Футуристы. Первый журнал русских футуристов. № 1-2 - Страница 24


К оглавлению

24

С. Бобров


Можно ли вступать в какие-либо дискуссии с господами Бобровыми, заранее поставляющими себя вне субъективных условий вменяемости публичным заявлением, что у них (эгофутуристов) «развороченные черепа», и эпиграфом к своим писаниям избирающим четверостишие:


Душа, причудов полная,
Перевороты делает:
На белом ищет черное,
А в черном видит белое?

Как жаль, что не вся наша критика обладает столь завидным мужеством!

Д. Бурлюк, Б. Лившиц


Приведя краткий (весьма) перечень статей газетных о футуристах России за 1913 г., хочется сказать несколько слов о псевдониме (излюбленном так нашей прессой).

Что такое псевдоним? 1) трусость —? 2) скромность. Конечно не второе — а всегда первое…

Изгоните псевдоним из обихода;

Учитесь смелости. Аноним и псевдоним, ведь, всегда одно и то же, т. е. I.

Д. Бурлюк

Библиография

ВАДИМ ШЕРШЕНЕВИЧ. ЭКСТРАВАГАНТНЫЕ ФЛАКОНЫ. К-СТВО «МЕЗОНИН ПОЭЗИИ». 1913. 35 к.

Быть может, на Парнасе русского футуризма Вадим Шершеневич — единственный, чье место может быть определено сейчас на долгие годы, и это место, место незаурядного поэта из, теперь уже многочисленной, плеяды русских футуристов. В чем, собственно, эта определенность надежд, подаваемых поэтом? Не в том ли, что у него уже имеются за собой две книги компилятивных стихов — «Весенние Проталинки» и «Carmina» — не в том ли, что в каждой из своих футурных поэз он непрестанно прогрессирует и, весь тонкий, эстетный, надушенный с головы до пят, он удачно избег легкой возможности сделаться подражателем Северянина и ярко и определенно выявил в своих поэзах собственную фантазию поэта-урбаниста, такого же мученика города, как и Вл. Маяковский, самозабвенного, до упоительности самозабвенного мазохиста..
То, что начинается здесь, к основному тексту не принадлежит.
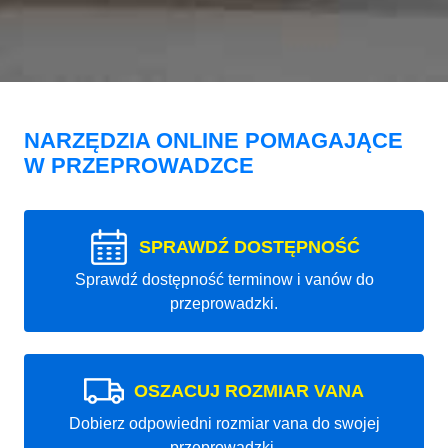
NARZĘDZIA ONLINE POMAGAJĄCE
W PRZEPROWADZCE
SPRAWDŹ DOSTĘPNOŚĆ
Sprawdź dostępność terminow i vanów do
przeprowadzki.
OSZACUJ ROZMIAR VANA
Dobierz odpowiedni rozmiar vana do swojej
przeprowadzki.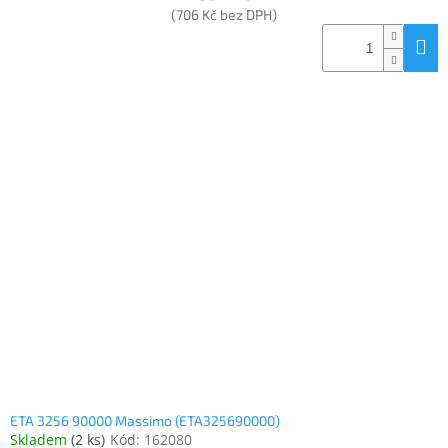
(706 Kč bez DPH)
ETA 3256 90000 Massimo (ETA325690000)
Skladem
(
2 ks
)
Kód:
162080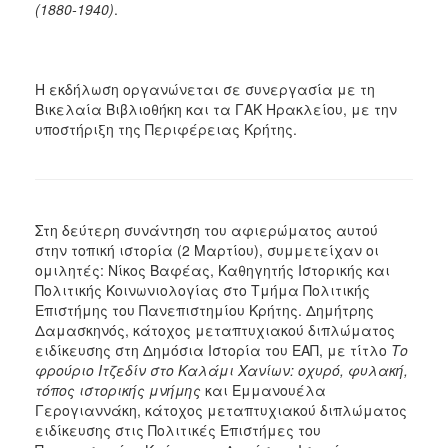
(1880-1940)
.
Η εκδήλωση οργανώνεται σε συνεργασία με τη
Βικελαία Βιβλιοθήκη και τα ΓΑΚ Ηρακλείου, με την
υποστήριξη της Περιφέρειας Κρήτης.
Στη δεύτερη συνάντηση του αφιερώματος αυτού
στην τοπική ιστορία (2 Μαρτίου), συμμετείχαν οι
ομιλητές: Νίκος Βαφέας, Καθηγητής Ιστορικής και
Πολιτικής Κοινωνιολογίας στο Τμήμα Πολιτικής
Επιστήμης του Πανεπιστημίου Κρήτης. Δημήτρης
Δαμασκηνός, κάτοχος μεταπτυχιακού διπλώματος
ειδίκευσης στη Δημόσια Ιστορία του ΕΑΠ, με τίτλο
Το
φρούριο Ιτζεδίν στο Καλάμι Χανίων: οχυρό, φυλακή,
τόπος ιστορικής μνήμης
και Εμμανουέλα
Γερογιαννάκη, κάτοχος μεταπτυχιακού διπλώματος
ειδίκευσης στις Πολιτικές Επιστήμες του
Конечно, в этом. Я не стану говорить здесь о Шершеневиче «Романтической Пудры», так как там еще поэта не окончательно схватили стальными зубами пасти города, так как еще не так тяжело над ним нависла громада спрута-города, города современности и, соответственно, приемы его творчества не достигли еще той изумительной нервности, сплочено-хаотической сжатости и безумного пульсирования электрических толчков, которых полна его следующая книга и стихи, невошедшие еще в отдельный сборник, но появившиеся в различных периодических изданиях, главным образом, в выпусках «Мезонина Поэзии». Не стоит, конечно, говорить о «Весенних Проталинках» или о «Carmina», об этих этапах творчества поэта говорилось достаточно, и имеют ли они какое иное отношение к Шершеневичу «Экстравагантных Флаконов», кроме того разве, что они дали поэту возможность зарекомендовать себя хорошим мастером стиха.
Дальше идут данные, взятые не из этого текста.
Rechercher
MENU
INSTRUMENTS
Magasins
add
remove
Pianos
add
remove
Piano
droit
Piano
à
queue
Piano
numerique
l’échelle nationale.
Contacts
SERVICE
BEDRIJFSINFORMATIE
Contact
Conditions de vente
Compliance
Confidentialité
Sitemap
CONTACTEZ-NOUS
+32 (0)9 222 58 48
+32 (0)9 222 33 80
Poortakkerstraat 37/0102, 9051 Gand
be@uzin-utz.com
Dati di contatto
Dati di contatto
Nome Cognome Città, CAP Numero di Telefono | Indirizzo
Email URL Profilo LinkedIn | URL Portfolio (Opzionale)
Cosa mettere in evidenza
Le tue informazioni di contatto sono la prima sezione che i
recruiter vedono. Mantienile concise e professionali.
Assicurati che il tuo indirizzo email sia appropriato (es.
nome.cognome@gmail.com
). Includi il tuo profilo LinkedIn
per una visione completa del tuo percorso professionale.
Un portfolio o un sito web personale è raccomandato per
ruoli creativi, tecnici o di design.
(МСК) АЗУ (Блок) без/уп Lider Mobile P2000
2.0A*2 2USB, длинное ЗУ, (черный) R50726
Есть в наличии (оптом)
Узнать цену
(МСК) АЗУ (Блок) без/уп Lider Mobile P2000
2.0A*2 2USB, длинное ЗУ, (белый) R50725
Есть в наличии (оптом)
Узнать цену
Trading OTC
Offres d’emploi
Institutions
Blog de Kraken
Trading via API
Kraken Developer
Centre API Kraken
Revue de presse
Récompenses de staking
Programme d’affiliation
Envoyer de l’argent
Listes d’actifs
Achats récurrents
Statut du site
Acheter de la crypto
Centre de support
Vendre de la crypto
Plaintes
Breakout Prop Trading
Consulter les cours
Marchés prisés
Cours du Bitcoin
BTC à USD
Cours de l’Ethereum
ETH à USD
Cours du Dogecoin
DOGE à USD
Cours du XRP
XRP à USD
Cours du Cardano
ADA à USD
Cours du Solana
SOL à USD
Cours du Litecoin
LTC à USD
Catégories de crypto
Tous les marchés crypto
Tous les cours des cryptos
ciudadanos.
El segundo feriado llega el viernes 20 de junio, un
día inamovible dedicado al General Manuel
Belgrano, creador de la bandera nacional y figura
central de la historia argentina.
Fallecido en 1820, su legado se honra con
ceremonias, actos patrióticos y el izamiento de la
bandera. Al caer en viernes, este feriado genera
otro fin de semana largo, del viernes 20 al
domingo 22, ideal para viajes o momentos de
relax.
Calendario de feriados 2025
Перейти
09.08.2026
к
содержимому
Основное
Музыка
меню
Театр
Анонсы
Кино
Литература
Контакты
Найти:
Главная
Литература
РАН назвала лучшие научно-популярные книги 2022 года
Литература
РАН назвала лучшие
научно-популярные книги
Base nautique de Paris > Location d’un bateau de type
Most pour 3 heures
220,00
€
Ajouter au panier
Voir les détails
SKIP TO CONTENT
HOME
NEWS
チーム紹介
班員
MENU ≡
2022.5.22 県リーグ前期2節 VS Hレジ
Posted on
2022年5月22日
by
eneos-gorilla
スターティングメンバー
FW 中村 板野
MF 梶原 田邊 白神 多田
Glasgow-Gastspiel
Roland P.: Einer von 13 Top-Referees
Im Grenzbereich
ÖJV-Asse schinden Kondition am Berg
Перехожу к «Флаконам». С первой страницы глядит уже ужас городи, хотя ни одна строчка не сказала вам о нем, и только разве «аккорд электричества» еще сильнее ударит вас в бешеном темпе ритма «торопливых гаерских ног». И под «больную улыбку жизни» стучат эти строчки о скользящих и ранящих мгновениях, гримасничает окровавленная мука — кривляющегося перед «бесполой жизнью» поэта.

И везде и всюду ужас и растоптанное сердце. Вот Прекрасная Датт поэта:


Вы бежали испуганно, уронив вуалетку,
А за Вами, с гиканьем и дико крича.
Бежала толпа по темному проспекту
И их вздохи скользили по Вашим плечам.

И она брошена, невыразимо брошена в объятия толпы, и на ее губах бессилие ответа, распятой на том же кресте:


И кому-то шептали: Не надо! Оставьте!
Ваше белое платье было в грязи…
Но за Вами неслись в истерической клятве
И люди, и здания, и даже магазин.

И любовь его там, где


Сумасшедшая людскость бульвара,
Толпобег  по удивленной мостовой,

Где


Толпа гульлива, как с шампанским бокалы,
С немного дикостью кричат попури,
А верхние ноты, будто шакалы,
Прыгают яростно на фонари,
  И эспри

И его любовь — жуткая пытка, боль от конца до начала:


Я руками взял Ваше сердце выхоленное,
Исцарапал его ревностью стальной,
И, вместе с двойником фейерверя тосты,
Вашу любовь, до утра грызли мы,
До-сыта, до-сыта. До-сыта,
Запивая шипучею мыслью.

И весь мир для него — перевернутая кинемофильма, и только с «очками для близоруких на душе» он может войти в кинемо, и вот признанье поэта о своей роли в этом кинемо:


Я дивлюсь и вижу удивленно в кресле;
Все это комично; по детски; сквозь туман
Все сумасшедшие; и мне весело,
Только не по Вашему, когда я гляжу на экран.

И в этом кинемо


Счастье перегорает, как электролампа,
И добрые мысли с мещанским бантом
Разгуливают по кабинету, важны, как герцог!
О, бархатное, протертое сердце!

И остается «Только тоска». А за всем зорко следит Дьявол «Сухопарый, скрестярукий, неспешный в созерцании факта», единственный страж и блюститель королевы-жизни, перезрелой кокетки, где висит истерический крик:


Пожалейте, проклятые, меня, не вашего,
Меня — королевского гримасника.

А как сделаны эти стихи, кричащие о боли строчки! Ритм? Это не продолжение работы, начатой символистами в области свободного стиха, это самостоятельно разработанный ритм остроугольных рисунков и переламывающихся линий. И быть может ничто другое, как этот жесткий ритм, обостренный жестокими диссонансами. Кстати, здесь о рифме «Флаконов». Вадим Шершеневич давно, уже с «Carmina» исключительный мастер рифмы, а в Флаконах и это изощренное мастерство достигает своего апогея. На каждом шагу новые экскурсы в эту область, и экскурсы, почти всегда удачные, полные интереса не только новой игрушки, но и ценного нового приобретения.